DATA SECTION Block Start

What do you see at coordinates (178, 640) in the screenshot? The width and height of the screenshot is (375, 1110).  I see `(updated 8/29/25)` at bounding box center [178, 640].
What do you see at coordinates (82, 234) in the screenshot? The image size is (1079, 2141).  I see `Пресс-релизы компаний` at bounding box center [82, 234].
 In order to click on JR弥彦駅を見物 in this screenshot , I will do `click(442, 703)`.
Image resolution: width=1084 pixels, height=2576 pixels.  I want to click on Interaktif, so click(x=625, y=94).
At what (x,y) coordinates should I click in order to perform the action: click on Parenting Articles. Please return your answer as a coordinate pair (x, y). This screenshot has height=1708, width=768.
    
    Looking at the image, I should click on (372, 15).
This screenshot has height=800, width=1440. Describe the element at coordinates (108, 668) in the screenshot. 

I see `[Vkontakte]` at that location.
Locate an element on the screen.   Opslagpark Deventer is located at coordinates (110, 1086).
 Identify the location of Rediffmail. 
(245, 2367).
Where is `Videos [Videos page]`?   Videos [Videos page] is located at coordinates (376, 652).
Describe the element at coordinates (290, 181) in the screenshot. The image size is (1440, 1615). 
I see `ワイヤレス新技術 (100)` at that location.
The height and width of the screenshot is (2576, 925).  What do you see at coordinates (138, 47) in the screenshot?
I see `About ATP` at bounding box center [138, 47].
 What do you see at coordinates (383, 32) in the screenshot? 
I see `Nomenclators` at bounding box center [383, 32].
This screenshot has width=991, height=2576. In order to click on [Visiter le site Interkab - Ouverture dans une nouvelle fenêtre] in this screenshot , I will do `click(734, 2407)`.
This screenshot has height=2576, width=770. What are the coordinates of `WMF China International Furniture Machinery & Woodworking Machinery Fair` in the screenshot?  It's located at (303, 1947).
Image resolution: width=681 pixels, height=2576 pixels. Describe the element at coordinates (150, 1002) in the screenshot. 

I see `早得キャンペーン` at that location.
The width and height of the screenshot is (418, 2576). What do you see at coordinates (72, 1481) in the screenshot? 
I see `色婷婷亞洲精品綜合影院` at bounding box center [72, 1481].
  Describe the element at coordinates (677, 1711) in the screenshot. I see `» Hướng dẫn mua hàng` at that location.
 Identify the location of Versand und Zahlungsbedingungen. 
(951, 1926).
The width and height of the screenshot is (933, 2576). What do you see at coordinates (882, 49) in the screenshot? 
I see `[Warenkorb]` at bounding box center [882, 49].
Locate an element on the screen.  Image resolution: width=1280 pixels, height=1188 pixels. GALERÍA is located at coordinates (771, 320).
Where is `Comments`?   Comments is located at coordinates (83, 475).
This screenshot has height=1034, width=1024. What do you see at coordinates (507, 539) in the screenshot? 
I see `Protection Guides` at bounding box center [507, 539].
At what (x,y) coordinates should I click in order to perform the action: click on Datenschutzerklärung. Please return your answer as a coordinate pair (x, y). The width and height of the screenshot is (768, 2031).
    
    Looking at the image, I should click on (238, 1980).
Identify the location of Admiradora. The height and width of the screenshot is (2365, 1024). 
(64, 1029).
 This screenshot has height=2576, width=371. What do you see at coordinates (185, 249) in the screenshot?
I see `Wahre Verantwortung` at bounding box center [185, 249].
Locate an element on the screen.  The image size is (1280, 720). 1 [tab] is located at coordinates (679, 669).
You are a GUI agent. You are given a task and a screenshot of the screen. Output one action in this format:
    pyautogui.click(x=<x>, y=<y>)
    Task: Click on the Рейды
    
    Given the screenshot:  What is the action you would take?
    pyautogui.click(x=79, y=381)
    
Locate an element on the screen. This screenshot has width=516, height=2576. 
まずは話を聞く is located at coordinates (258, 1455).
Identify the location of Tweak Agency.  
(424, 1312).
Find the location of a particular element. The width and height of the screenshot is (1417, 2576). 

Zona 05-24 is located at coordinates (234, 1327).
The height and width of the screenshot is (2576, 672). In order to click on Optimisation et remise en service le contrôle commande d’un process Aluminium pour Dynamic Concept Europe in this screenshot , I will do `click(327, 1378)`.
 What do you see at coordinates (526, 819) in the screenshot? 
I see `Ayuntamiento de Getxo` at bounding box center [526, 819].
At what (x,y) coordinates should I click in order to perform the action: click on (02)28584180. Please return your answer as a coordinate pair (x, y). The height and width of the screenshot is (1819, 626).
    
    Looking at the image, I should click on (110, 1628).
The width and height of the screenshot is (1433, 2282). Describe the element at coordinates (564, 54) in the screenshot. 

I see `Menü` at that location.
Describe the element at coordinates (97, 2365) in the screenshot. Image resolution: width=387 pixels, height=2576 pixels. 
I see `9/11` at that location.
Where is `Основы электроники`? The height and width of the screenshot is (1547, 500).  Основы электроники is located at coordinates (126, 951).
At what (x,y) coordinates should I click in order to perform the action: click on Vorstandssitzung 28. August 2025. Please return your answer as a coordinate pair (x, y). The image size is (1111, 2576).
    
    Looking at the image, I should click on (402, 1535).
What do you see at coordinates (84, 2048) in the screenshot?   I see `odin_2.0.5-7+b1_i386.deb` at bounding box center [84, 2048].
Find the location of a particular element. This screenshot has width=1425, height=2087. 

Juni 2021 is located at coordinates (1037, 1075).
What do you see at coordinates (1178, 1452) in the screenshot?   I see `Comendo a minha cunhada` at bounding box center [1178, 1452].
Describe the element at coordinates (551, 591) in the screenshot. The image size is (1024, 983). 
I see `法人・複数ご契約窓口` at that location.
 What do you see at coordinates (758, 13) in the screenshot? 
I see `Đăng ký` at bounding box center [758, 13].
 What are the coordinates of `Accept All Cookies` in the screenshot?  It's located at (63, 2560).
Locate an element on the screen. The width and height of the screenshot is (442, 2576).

DATA SECTION Block End

In full and without alteration, write out the data above.

What do you see at coordinates (178, 640) in the screenshot? The width and height of the screenshot is (375, 1110).  I see `(updated 8/29/25)` at bounding box center [178, 640].
What do you see at coordinates (82, 234) in the screenshot? The image size is (1079, 2141).  I see `Пресс-релизы компаний` at bounding box center [82, 234].
 In order to click on JR弥彦駅を見物 in this screenshot , I will do `click(442, 703)`.
Image resolution: width=1084 pixels, height=2576 pixels.  I want to click on Interaktif, so click(x=625, y=94).
At what (x,y) coordinates should I click in order to perform the action: click on Parenting Articles. Please return your answer as a coordinate pair (x, y). This screenshot has height=1708, width=768.
    
    Looking at the image, I should click on (372, 15).
This screenshot has height=800, width=1440. Describe the element at coordinates (108, 668) in the screenshot. 

I see `[Vkontakte]` at that location.
Locate an element on the screen.   Opslagpark Deventer is located at coordinates (110, 1086).
 Identify the location of Rediffmail. 
(245, 2367).
Where is `Videos [Videos page]`?   Videos [Videos page] is located at coordinates (376, 652).
Describe the element at coordinates (290, 181) in the screenshot. The image size is (1440, 1615). 
I see `ワイヤレス新技術 (100)` at that location.
The height and width of the screenshot is (2576, 925).  What do you see at coordinates (138, 47) in the screenshot?
I see `About ATP` at bounding box center [138, 47].
 What do you see at coordinates (383, 32) in the screenshot? 
I see `Nomenclators` at bounding box center [383, 32].
This screenshot has width=991, height=2576. In order to click on [Visiter le site Interkab - Ouverture dans une nouvelle fenêtre] in this screenshot , I will do `click(734, 2407)`.
This screenshot has height=2576, width=770. What are the coordinates of `WMF China International Furniture Machinery & Woodworking Machinery Fair` in the screenshot?  It's located at (303, 1947).
Image resolution: width=681 pixels, height=2576 pixels. Describe the element at coordinates (150, 1002) in the screenshot. 

I see `早得キャンペーン` at that location.
The width and height of the screenshot is (418, 2576). What do you see at coordinates (72, 1481) in the screenshot? 
I see `色婷婷亞洲精品綜合影院` at bounding box center [72, 1481].
  Describe the element at coordinates (677, 1711) in the screenshot. I see `» Hướng dẫn mua hàng` at that location.
 Identify the location of Versand und Zahlungsbedingungen. 
(951, 1926).
The width and height of the screenshot is (933, 2576). What do you see at coordinates (882, 49) in the screenshot? 
I see `[Warenkorb]` at bounding box center [882, 49].
Locate an element on the screen.  Image resolution: width=1280 pixels, height=1188 pixels. GALERÍA is located at coordinates (771, 320).
Where is `Comments`?   Comments is located at coordinates (83, 475).
This screenshot has height=1034, width=1024. What do you see at coordinates (507, 539) in the screenshot? 
I see `Protection Guides` at bounding box center [507, 539].
At what (x,y) coordinates should I click in order to perform the action: click on Datenschutzerklärung. Please return your answer as a coordinate pair (x, y). The width and height of the screenshot is (768, 2031).
    
    Looking at the image, I should click on (238, 1980).
Identify the location of Admiradora. The height and width of the screenshot is (2365, 1024). 
(64, 1029).
 This screenshot has height=2576, width=371. What do you see at coordinates (185, 249) in the screenshot?
I see `Wahre Verantwortung` at bounding box center [185, 249].
Locate an element on the screen.  The image size is (1280, 720). 1 [tab] is located at coordinates (679, 669).
You are a GUI agent. You are given a task and a screenshot of the screen. Output one action in this format:
    pyautogui.click(x=<x>, y=<y>)
    Task: Click on the Рейды
    
    Given the screenshot:  What is the action you would take?
    pyautogui.click(x=79, y=381)
    
Locate an element on the screen. This screenshot has width=516, height=2576. 
まずは話を聞く is located at coordinates (258, 1455).
Identify the location of Tweak Agency.  
(424, 1312).
Find the location of a particular element. The width and height of the screenshot is (1417, 2576). 

Zona 05-24 is located at coordinates (234, 1327).
The height and width of the screenshot is (2576, 672). In order to click on Optimisation et remise en service le contrôle commande d’un process Aluminium pour Dynamic Concept Europe in this screenshot , I will do `click(327, 1378)`.
 What do you see at coordinates (526, 819) in the screenshot? 
I see `Ayuntamiento de Getxo` at bounding box center [526, 819].
At what (x,y) coordinates should I click in order to perform the action: click on (02)28584180. Please return your answer as a coordinate pair (x, y). The height and width of the screenshot is (1819, 626).
    
    Looking at the image, I should click on (110, 1628).
The width and height of the screenshot is (1433, 2282). Describe the element at coordinates (564, 54) in the screenshot. 

I see `Menü` at that location.
Describe the element at coordinates (97, 2365) in the screenshot. Image resolution: width=387 pixels, height=2576 pixels. 
I see `9/11` at that location.
Where is `Основы электроники`? The height and width of the screenshot is (1547, 500).  Основы электроники is located at coordinates (126, 951).
At what (x,y) coordinates should I click in order to perform the action: click on Vorstandssitzung 28. August 2025. Please return your answer as a coordinate pair (x, y). The image size is (1111, 2576).
    
    Looking at the image, I should click on (402, 1535).
What do you see at coordinates (84, 2048) in the screenshot?   I see `odin_2.0.5-7+b1_i386.deb` at bounding box center [84, 2048].
Find the location of a particular element. This screenshot has width=1425, height=2087. 

Juni 2021 is located at coordinates (1037, 1075).
What do you see at coordinates (1178, 1452) in the screenshot?   I see `Comendo a minha cunhada` at bounding box center [1178, 1452].
Describe the element at coordinates (551, 591) in the screenshot. The image size is (1024, 983). 
I see `法人・複数ご契約窓口` at that location.
 What do you see at coordinates (758, 13) in the screenshot? 
I see `Đăng ký` at bounding box center [758, 13].
 What are the coordinates of `Accept All Cookies` in the screenshot?  It's located at (63, 2560).
Locate an element on the screen. The width and height of the screenshot is (442, 2576).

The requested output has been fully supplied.